The second phase of the housing scheme involved the construction of another 250 homes. It was built to accommodate another group of residents who had lost their homes to fires in 1993. The second phase eventually becomes the administrative village Kampong Bolkiah 'B'.

== Administration ==
For subdivision purposes Kampong Bolkiah has been divided into, and established as, two administrative villages:

| Village | Population (2016) | Postcode |
|---|---|---|
| Kampong Bolkiah 'A' | 1,000 | BK1125 |
| Kampong Bolkiah 'B' | 1,143 | BK1325 |
| Total | 2,143 | - |

Both villages are under Mukim Sungai Kebun, a mukim in Brunei-Muara District. They have also been subsumed under the municipal area of Bandar Seri Begawan.

== Infrastructures ==
Yayasan Sultan Haji Hassanal Bolkiah 'A' Housing and Kampong Bolkiah 'B' are the names of the structured housing project in Kampong Ayer. There were 476 homes constructed in all, with the first phase consisting of 226 homes in Kampong Bolkiah 'A' and the second phase consisting of 250 homes in Kampong Bolkiah 'B'. Type 'A' houses, which had two bedrooms, and Type 'B' houses, which had four bedrooms, were built. Just 26 of the total are Type 'A' houses.

Kampong Bolkiah Religious School (Note: Sekolah Ugama Kampung Bolkiah) is the village's sekolah ugama i.e. school for the country's Islamic religious primary education. It was established in 1999. The school complex occupies seven of the houses, out of which six for classrooms and one for administration office. Prior to its establishment, the local students go to the religious schools in the neighbouring villages. (Note: The schools were Begawan Pehin Udana Khatib Haji Awang Umar Religious School in Kampong Setia, Raja Isteri Pengiran Anak Saleha Religious School in Kampong Saba, Al-Muhtadee Billah Religious School in Kampong Lurong Dalam, and Pintu Malim Religious School in Kampong Pintu Malim.)
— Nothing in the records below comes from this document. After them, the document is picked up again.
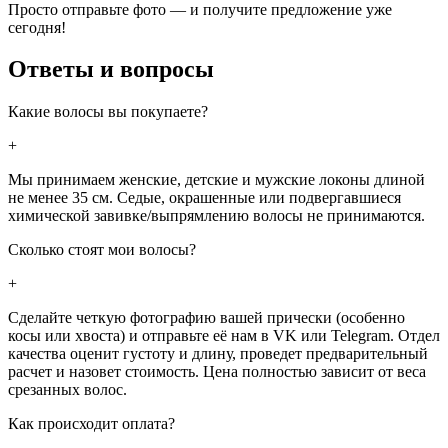
Просто отправьте фото — и получите предложение уже
сегодня!
Ответы и вопросы
Какие волосы вы покупаете?
+
Мы принимаем женские, детские и мужские локоны длиной
не менее 35 см. Седые, окрашенные или подвергавшиеся
химической завивке/выпрямлению волосы не принимаются.
Сколько стоят мои волосы?
+
Сделайте четкую фотографию вашей прически (особенно
косы или хвоста) и отправьте её нам в VK или Telegram. Отдел
качества оценит густоту и длину, проведет предварительный
расчет и назовет стоимость. Цена полностью зависит от веса
срезанных волос.
Как происходит оплата?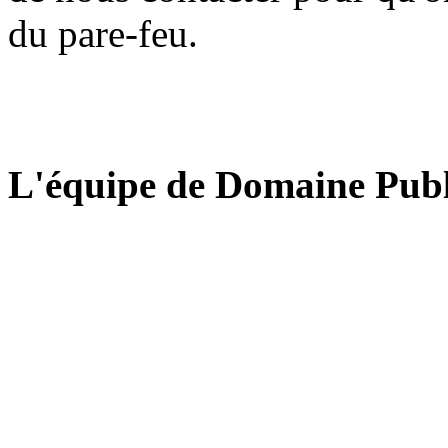
du pare-feu.
L'équipe de Domaine Publ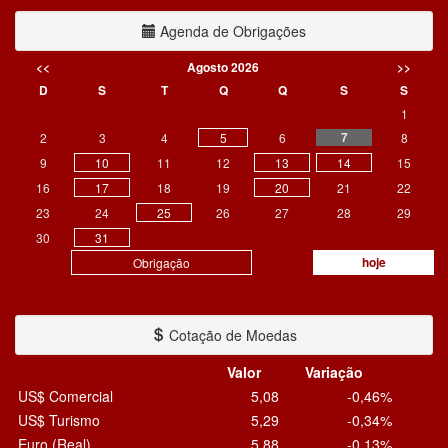
Agenda de Obrigações
<<
Agosto 2026
>>
D
S
T
Q
Q
S
S
1
7
2
3
4
5
6
8
9
10
11
12
13
14
15
16
17
18
19
20
21
22
23
24
25
26
27
28
29
30
31
hoje
Obrigação
Cotação de Moedas
Valor
Variação
US$ Comercial
5,08
-0,46%
US$ Turismo
5,29
-0,34%
Euro (Real)
5,88
-0,13%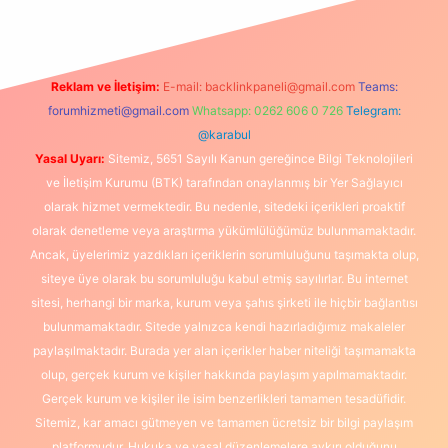
Reklam ve İletişim:
E-mail:
backlinkpaneli@gmail.com
Teams:
forumhizmeti@gmail.com
Whatsapp: 0262 606 0 726
Telegram:
@karabul
Yasal Uyarı:
Sitemiz, 5651 Sayılı Kanun gereğince Bilgi Teknolojileri
ve İletişim Kurumu (BTK) tarafından onaylanmış bir Yer Sağlayıcı
olarak hizmet vermektedir. Bu nedenle, sitedeki içerikleri proaktif
olarak denetleme veya araştırma yükümlülüğümüz bulunmamaktadır.
Ancak, üyelerimiz yazdıkları içeriklerin sorumluluğunu taşımakta olup,
siteye üye olarak bu sorumluluğu kabul etmiş sayılırlar. Bu internet
sitesi, herhangi bir marka, kurum veya şahıs şirketi ile hiçbir bağlantısı
bulunmamaktadır. Sitede yalnızca kendi hazırladığımız makaleler
paylaşılmaktadır. Burada yer alan içerikler haber niteliği taşımamakta
olup, gerçek kurum ve kişiler hakkında paylaşım yapılmamaktadır.
Gerçek kurum ve kişiler ile isim benzerlikleri tamamen tesadüfidir.
Sitemiz, kar amacı gütmeyen ve tamamen ücretsiz bir bilgi paylaşım
platformudur. Hukuka ve yasal düzenlemelere aykırı olduğunu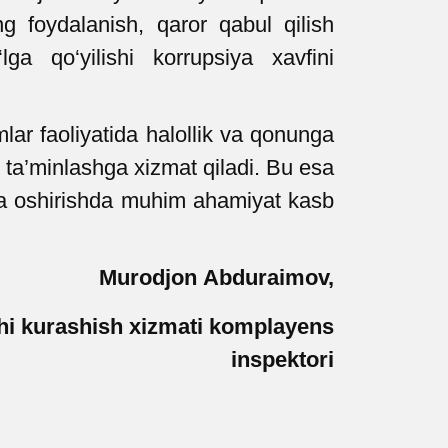
g foydalanish, qaror qabul qilish
lga qo‘yilishi korrupsiya xavfini
lar faoliyatida halollik va qonunga
i ta’minlashga xizmat qiladi. Bu esa
da oshirishda muhim ahamiyat kasb
Murod
jon
Abduraimov,
i kurashish xizmati
kompla
y
ens
inspektori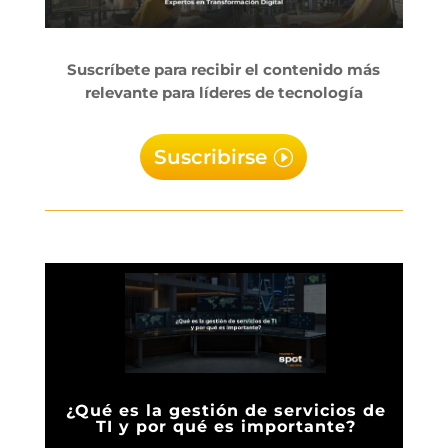
Suscríbete para recibir el contenido más
relevante para líderes de tecnología
Suscribirse
¿Qué es la gestión de servicios de
TI y por qué es importante?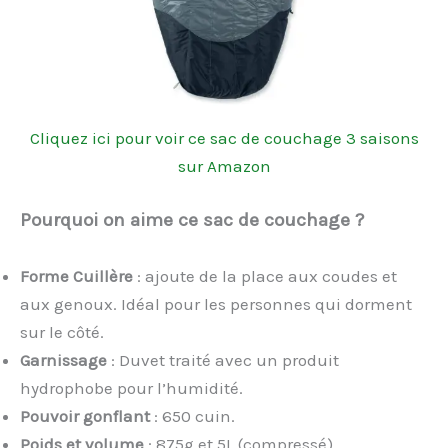
Cliquez ici pour voir ce sac de couchage 3 saisons
sur Amazon
Pourquoi on aime ce sac de couchage ?
Forme Cuillère
: ajoute de la place aux coudes et
aux genoux. Idéal pour les personnes qui dorment
sur le côté.
Garnissage
: Duvet traité avec un produit
hydrophobe pour l’humidité.
Pouvoir gonflant
: 650 cuin.
Poids et volume
: 875g et 5L (compressé).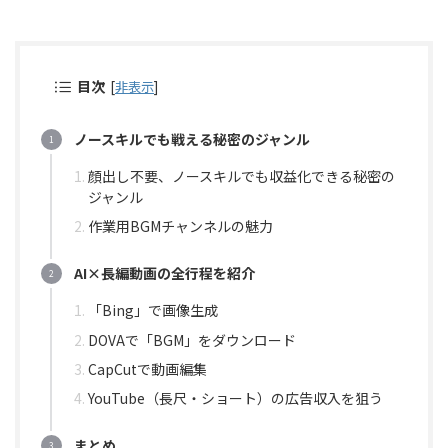
目次
[
非表示
]
ノースキルでも戦える秘密のジャンル
顔出し不要、ノースキルでも収益化できる秘密の
ジャンル
作業用BGMチャンネルの魅力
AI×長編動画の全行程を紹介
「Bing」で画像生成
DOVAで「BGM」をダウンロード
CapCutで動画編集
YouTube（長尺・ショート）の広告収入を狙う
まとめ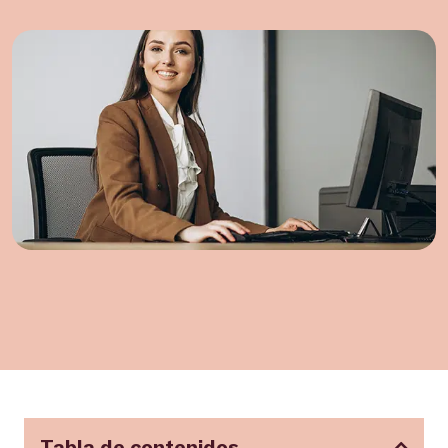
Tabla de contenidos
The village has a health clinic which has been in operation since 2003.

There is a mini local library inside the branch office of the Sultan Haji Hassanal Bolkiah Foundation located in the village.

A community centre for the local youths was established in 2021; it occupies a former house which has been donated for the purpose.

Yayasan Sultan Haji Hassanal Bolkiah Mosque is the village mosque.